LBH Apdesi Riau buka posko pengaduan penggarapan lahan ilegal

id Apdesi Riau

Direktur Lembaga Bantuan Hukum (LBH) Asosiasi Pemerintah Desa seluruh Indonesia (Apdesi) Riau Gusti Randa

Pekanbaru (ANTARA) - Lembaga Bantuan Hukum (LBH) Asosiasi Pemerintah Desa seluruh Indonesia (Apdesi) Riau membuka posko pengaduan penggarapan lahan ilegal, guna mendukung tim terpadu dalam bekerja.

"Kami lakukan ini karena sebagian besar lahan yang bermasalah itu ada di desa dan ini sejalan dengan program LBH Apdesi Riau," ujar Direktur Lembaga Bantuan Hukum (LBH) Asosiasi Pemerintah Desa seluruh Indonesia (Apdesi) Riau Gusti Randa di Pekanbaru, Selasa.

Posko pengaduan tersebut beralamat di Kantor LBH Apdesi Riau Jalan Ronggowarsito, Pekanbaru. Jika ada masyarakat atau pihak terkait yang mengetahui adanya lahan/kawasan yang digarap namun tidak mengantongi izin, dimintanya untuk melapor ke posko pengaduan dengan membawa bukti dan data yang valid.

Dia menyebutkan, lahan yang digarap ilegal selain merugikan negara dan daerah, juga menjadi sumber sengketa di tengah masyarakat di desa. Sebab, masyarakat sering kali dijadikan korporasi sebagai modus untuk memuluskan izin menggarap lahan.

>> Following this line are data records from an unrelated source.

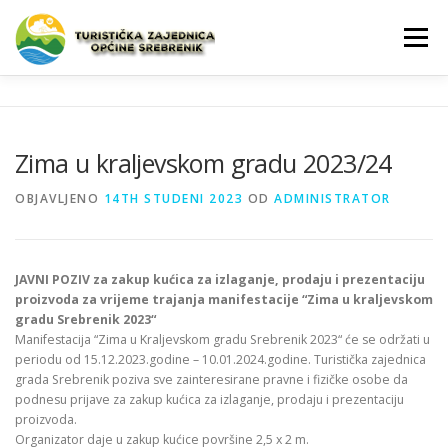
Preskoči na sadržaj
Izbornik
SREBRENIK
NOVOSTI
SPOMENICI
Zima u kraljevskom gradu 2023/24
KALENDAR
TURISTIČKE INFORMACIJE
PROMO
OBJAVLJENO
14TH STUDENI 2023
OD
ADMINISTRATOR
JAVNI POZIV za zakup kućica za izlaganje, prodaju i prezentaciju
proizvoda za vrijeme trajanja manifestacije “Zima u kraljevskom
gradu Srebrenik 2023“
Manifestacija “Zima u Kraljevskom gradu Srebrenik 2023“ će se održati u
periodu od 15.12.2023.godine – 10.01.2024.godine. Turistička zajednica
grada Srebrenik poziva sve zainteresirane pravne i fizičke osobe da
podnesu prijave za zakup kućica za izlaganje, prodaju i prezentaciju
proizvoda.
Organizator daje u zakup kućice površine 2,5 x 2 m.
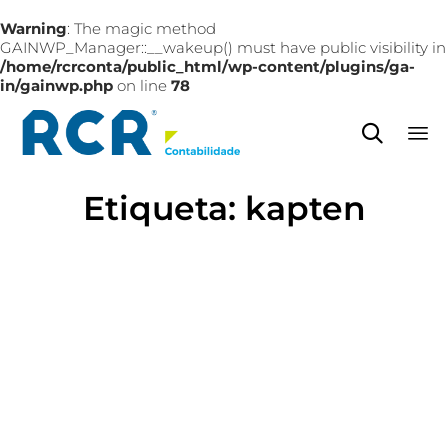
Warning
: The magic method
GAINWP_Manager::__wakeup() must have public visibility in
/home/rcrconta/public_html/wp-content/plugins/ga-
in/gainwp.php
on line
78

Sk
Etiqueta:
kapten
to
co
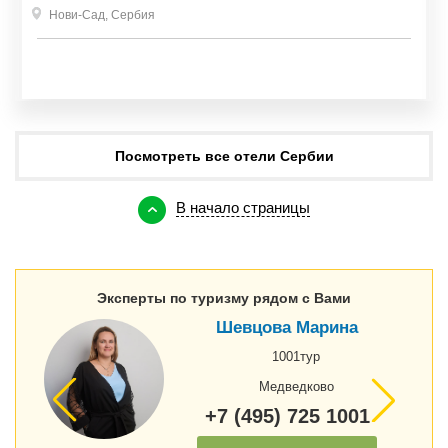
Нови-Сад
,
Сербия
Нови-Сад
,
Сербия
₽
217 596
от
Посмотреть все отели Сербии
В начало страницы
Эксперты по туризму рядом с Вами
Шевцова Марина
1001тур
Медведково
+7 (495) 725 1001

"Karena bisa jadi lahan ilegal yang digarap itu milik masyarakat. Silahkan sampaikan aduan itu, namun kami minta pengaduan yang disampaikan harus dilengkapi dengan informasi data dan fakta," ucap Gusti.

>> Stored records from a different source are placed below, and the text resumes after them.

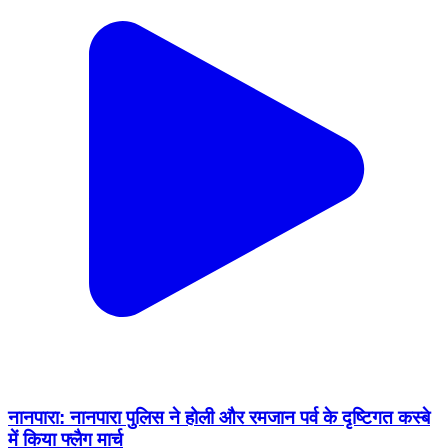
नानपारा: नानपारा पुलिस ने होली और रमजान पर्व के दृष्टिगत कस्बे
में किया फ्लैग मार्च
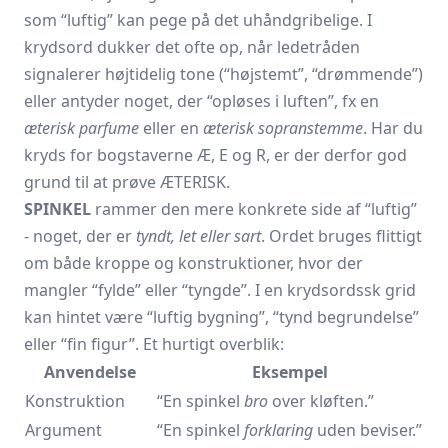
som “luftig” kan pege på det uhåndgribelige. I
krydsord dukker det ofte op, når ledetråden
signalerer højtidelig tone (“højstemt”, “drømmende”)
eller antyder noget, der “opløses i luften”, fx en
æterisk parfume
eller en
æterisk sopranstemme
. Har du
kryds for bogstaverne Æ, E og R, er der derfor god
grund til at prøve ÆTERISK.
SPINKEL
rammer den mere konkrete side af “luftig”
- noget, der er
tyndt, let eller sart
. Ordet bruges flittigt
om både kroppe og konstruktioner, hvor der
mangler “fylde” eller “tyngde”. I en krydsordssk grid
kan hintet være “luftig bygning”, “tynd begrundelse”
eller “fin figur”. Et hurtigt overblik:
Anvendelse
Eksempel
Konstruktion
“En spinkel
bro
over kløften.”
Argument
“En spinkel
forklaring
uden beviser.”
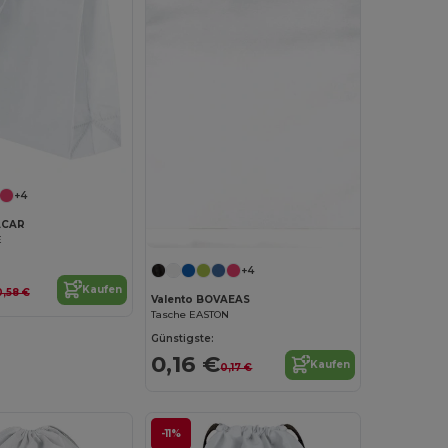
+4
ACAR
E
+4
Kaufen
0,58 €
Valento BOVAEAS
Tasche EASTON
Günstigste:
0,16 €
Kaufen
0,17 €
-11%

Kemudian, laporan tersebut akan disampaaikan kepada Tim terpaduyang sudah dibentuk Pemprov Riau. Komitmen penertiban perkebunan ilegal yang dilakukan tim menjadi langkah kongkret untuk memulihkan perizinan perkebunan yang tumpang tindih di wilayah itu.

"Kami yakin jika timdu bekerja sesuai amanah yang diberikan, maka agenda ini akan memberikan manfaat besar baik dalam kehidupan bernegara maupun masyarakat," ucapnya.

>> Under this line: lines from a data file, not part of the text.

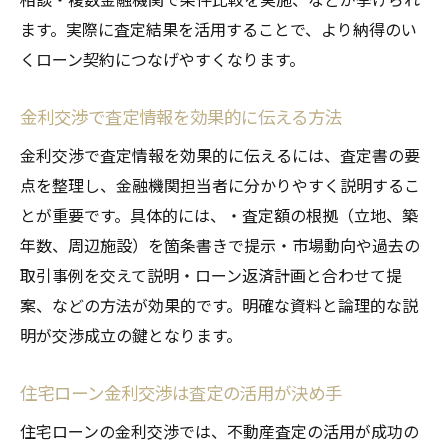
ます。実際に査定結果を活用することで、より納得のい
くローン契約につなげやすくなります。
金利交渉で査定情報を効果的に伝える方法
金利交渉で査定情報を効果的に伝えるには、査定書の要
点を整理し、金融機関担当者に分かりやすく説明するこ
とが重要です。具体的には、・査定額の根拠（立地、築
年数、周辺施設）を箇条書きで提示・市場動向や過去の
取引事例を交えて説明・ローン返済計画と合わせて提
案、などの方法が効果的です。明確な資料と論理的な説
明が交渉成立の鍵となります。
住宅ローン金利交渉は査定の活用が決め手
住宅ローンの金利交渉では、不動産査定の活用が成功の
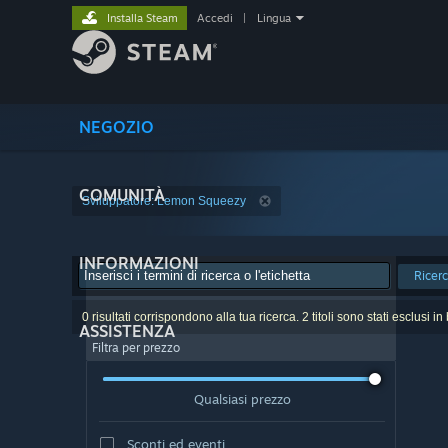
Installa Steam
Accedi
|
Lingua
NEGOZIO
COMUNITÀ
Sviluppatore: Lemon Squeezy
INFORMAZIONI
Ricer
0 risultati corrispondono alla tua ricerca. 2 titoli sono stati esclusi i
ASSISTENZA
Filtra per prezzo
Qualsiasi prezzo
Sconti ed eventi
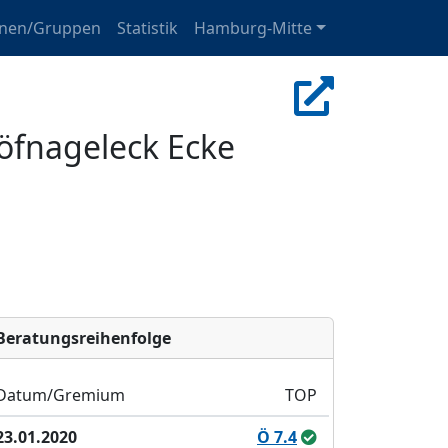
onen/Gruppen
Statistik
Hamburg-Mitte
Höfnageleck Ecke
Bera­tungs­reihen­folge
Datum/Gremium
TOP
23.01.2020
Ö 7.4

"Kami menunggu keseriusan Timdu, ini penting karena masyarakat semakin bertambah sementara lahan sudah tidak ada lagi. Ditambah lagi pendapatan keuangan negara dan daerah yang sakit dapat dibantu dengan memaksimalkan pajak dari setiap aktifitas yang dilakukan perusahaan," sambungnya.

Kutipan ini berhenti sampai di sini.